WHEATON, Ill. -- DuPage County is introducing a QR code that will allow domestic violence victims to get help safely and discreetly.
When Kathleen Savio was found dead in 2004, her death was initially ruled accidental. She told relatives of her fears that her ex-husband Drew Peterson would kill her, but she never got help until it was too late.
"Maybe it would have changed her outcome. Maybe she'd still be here, and so would Stacy," said Norma Peterson, Drew Peterson's sister-in-law.
Drew Peterson was eventually convicted of Kathleen Savio's murder in 2012. But the disappearance of his fourth wife, Stacy Peterson, remains unsolved.
DuPage County State's Attorney Bob Berlin is introducing a QR code that first responders can share with domestic abuse victims on the scene.
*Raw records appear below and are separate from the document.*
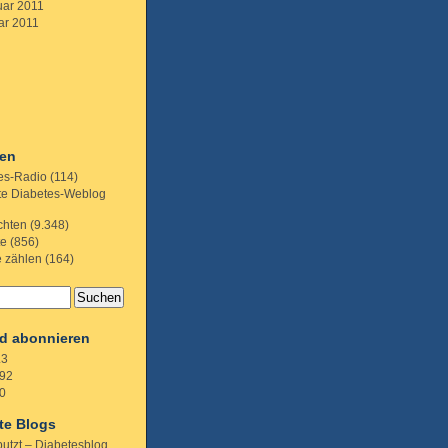
uar 2011
ar 2011
ien
es-Radio
(114)
te Diabetes-Weblog
chten
(9.348)
te
(856)
e zählen
(164)
d abonnieren
.3
92
0
te Blogs
putzt – Diabetesblog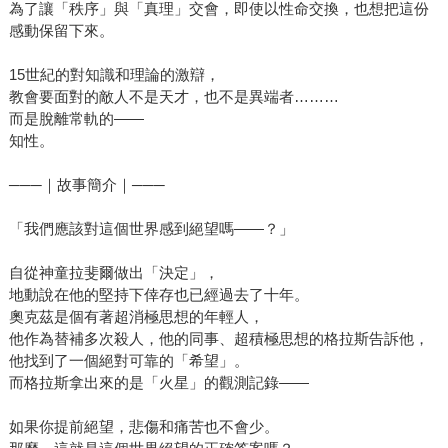
為了讓「秩序」與「真理」交會，即使以性命交換，也想把這份
感動保留下來。
15世紀的對知識和理論的激辯，
教會要面對的敵人不是天才，也不是異端者………
而是脫離常軌的——
知性。
───｜故事簡介｜───
「我們應該對這個世界感到絕望嗎――？」
自從神童拉斐爾做出「決定」，
地動說在他的堅持下倖存也已經過去了十年。
奧克茲是個有著超消極思想的年輕人，
他作為替補多次殺人，他的同事、超積極思想的格拉斯告訴他，
他找到了一個絕對可靠的「希望」。
而格拉斯拿出來的是「火星」的觀測記錄——
如果你提前絕望，悲傷和痛苦也不會少。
It leads survivors to services to help them discreetly without alerting the abuser.
"The whole idea is to provide victims and survivors with as much protection as we can," Berlin said.
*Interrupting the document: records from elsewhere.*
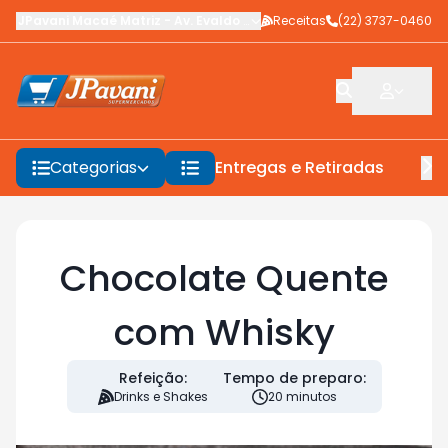
JPavani Macaé Matriz
-
Av. Evaldo Costa
Receitas
,
Macaé
-
(22) 3737-0460
RJ
Categorias
Entregas e Retiradas
F
Chocolate Quente
com Whisky
Refeição:
Tempo de preparo:
Drinks e Shakes
20 minutos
The state's attorney said cases of domestic abuse in DuPage County have risen in the last year from 1,571 in 2021 to 1,743 last year, an increase of nearly 11%.
Nicole Ousley of the YWCA Metro Chicago said she deals with victims who are often too scared to find help.
"Now your abuser doesn't know you're looking for counselling in order to help yourself," Ousley said.
The QR code is initially going to be used by first responders to share with victims. Norma Peterson's organization, Document the Abuse, has been using a similar system in offering help to victims and protection from their abusers.
"So what we're looking for is a safe way to communicate with victims at the time the incidents occur," Peterson said. "So they don't want to cause any more trauma or danger."
DuPage Country plans to make the QR code and the links to services available to the general public by posting it on signs in public places. Officials believe ultimately it will save lives.